OMAHA, Neb.—Firefighters who responded to February’s fiery train derailment in Ohio struggled to immediately identify the hazardous chemicals the train was hauling due to a lack of communication from the railroad, officials said Thursday.
During a public hearing in East Palestine—where thousands of residents had to evacuate their homes because of the derailment—National Transportation Safety Board chairwoman Jennifer Homendy asked why it took Norfolk Southern so long to provide details of the freight to first responders. One local fire chief said it was about 45 minutes before his crew received that information.
Knowing what was on the train helps firefighters determine the proper response.
The two-day NTSB hearing was designed to provide information to residents, officials, and investigators about the emergency response and the crucial decision three days after the derailment to release toxic vinyl chloride from five tank cars and burn it to keep them from exploding.

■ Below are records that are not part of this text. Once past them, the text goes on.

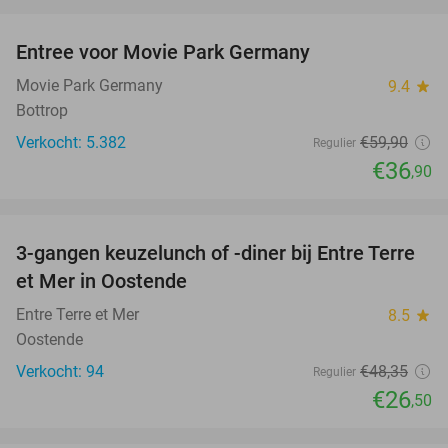
favorite_border
Entree voor Movie Park Germany
38%
Movie Park Germany
9.4
star
Bottrop
Verkocht: 5.382
€59
,90
Regulier
€36
,90
favorite_border
3-gangen keuzelunch of -diner bij Entre Terre
45%
et Mer in Oostende
Entre Terre et Mer
8.5
star
Oostende
Verkocht: 94
€48
,35
Regulier
€26
,50
favorite_border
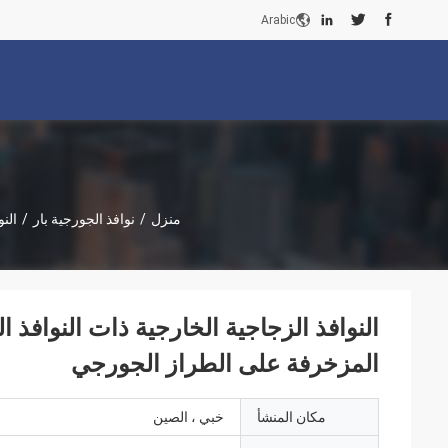
Arabic
منزل
/
نوافذ الجورجية بار
/
الن
النوافذ الزجاجية الخارجية ذات النوافذ ا
المزخرفة على الطراز الجورجي
مكان المنشأ
خبي ، الصين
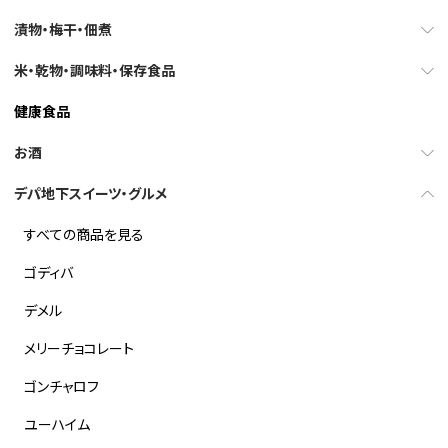
漬物・梅干・佃煮
米・乾物・調味料・保存食品
健康食品
お酒
デパ地下スイーツ・グルメ
すべての商品を見る
ゴディバ
デメル
メリーチョコレート
ゴンチャロフ
ユーハイム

That sent a towering plume of black smoke over the town near the Ohio-Pennsylvania border and prompted the evacuation of about half of its 5,000 residents. Even now, residents are concerned about lingering impacts on health, even though state and federal officials say tests show the town’s air and water are safe.
East Palestine Fire Chief Keith Drabick said Thursday that there was a consensus in the command center that releasing and burning the chemicals was the “least bad option.”
Railroad experts and contractors who helped with the emergency response said they believed they had no choice except to use explosives to blow a hole in the tank cars to release and burn the vinyl chloride. Moving the cars or draining the chemicals were not options.
Temperature readings and malfunctioning pressure relief valves led experts to believe a chemical reaction was taking place inside the tank cars that was building pressure, and that this could cause an explosion.
Drew McCarty with Specialized Profession Services said one of the tank cars “frankly scared the hell out of us” when it violently released vinyl chloride with a roar after hours of calm. McCarty said that, combined with his decades of experience, made him think the cars could explode.
Officials from Oxy Vinyls—the company that produced the vinyl chloride—said they were convinced that the chemical remained stable inside those cars and they tried to explain that to the railroad before officials decided to vent the cars and burn the vinyl chloride, but Norfolk Southern didn’t explain that to decision makers. Tests the company did later showed no evidence that the reaction had occurred.
Drabick said it would have been helpful to know about Oxy Vinyls’ opinion at the time, but he doesn’t think it would have changed the decision.
Norfolk Southern’s Robert Wood said even if there wasn’t a chemical reaction, officials were still concerned that the tank cars could fail and release the vinyl chloride.
“If that car fails, that is a large cloud of liquefied flammable gas that’s going to light off and can have devastating consequences,” Wood said.
Drabick and other first responders who testified said firefighters need more training—particularly volunteer firefighters like those first on the scene after the derailment—on how to handle hazardous materials. But he conceded it would be hard to imagine ever being fully ready for a disaster of that magnitude.
“I don’t think you can ever be prepared for something like this,” Drabick said.
Ohio officials said volunteer firefighters receive only 36 hours of initial training when they are certified—significantly less than the 200 hours professional firefighters receive—and that includes no hazardous materials training.
The fire chiefs said the initial response to the derailment was complicated because the radios used by the different departments don’t work with each other. It also took time for emergency responders to discover exactly what the train was carrying because the first firefighters on scene didn’t have access to the AskRail app that railroads developed to provide that information. The train crew that also had that information was a mile away after moving the locomotive and didn’t immediately connect with first responders.
Drabick said it took about 45 minutes for his department to discover what was in the cars. Homendy said the railroad didn’t immediately provide that information to dispatchers and officials who requested it.
Eventually, officials learned about the dangerous nature of the cargo and pulled firefighters back from the derailment site. They also ordered the evacuation of all homes within one mile.
The NTSB said in its preliminary report that an overheated bearing on one of the railcars likely caused the derailment, but it could take more than a year before the agency publishes its final report. The bearing started heating up miles before the derailment, according to sensors on the tracks, but it didn’t get hot enough to trigger an alarm until just before the crash. The crew had little time to react.
Video gathered by investigators showed sparks or fire beneath one of the rail cars starting at least 26 miles (42 kilometers) before the derailment in Salem, Ohio.
The hearing on Friday will focus on tank car safety and the trackside detectors.
This derailment and others generated nationwide concern about railroad safety and prompted members of Congress to propose reforms. Norfolk Southern’s CEO Alan Shaw was grilled at two Senate hearings where he apologized for the derailment and promised to make things right in East Palestine.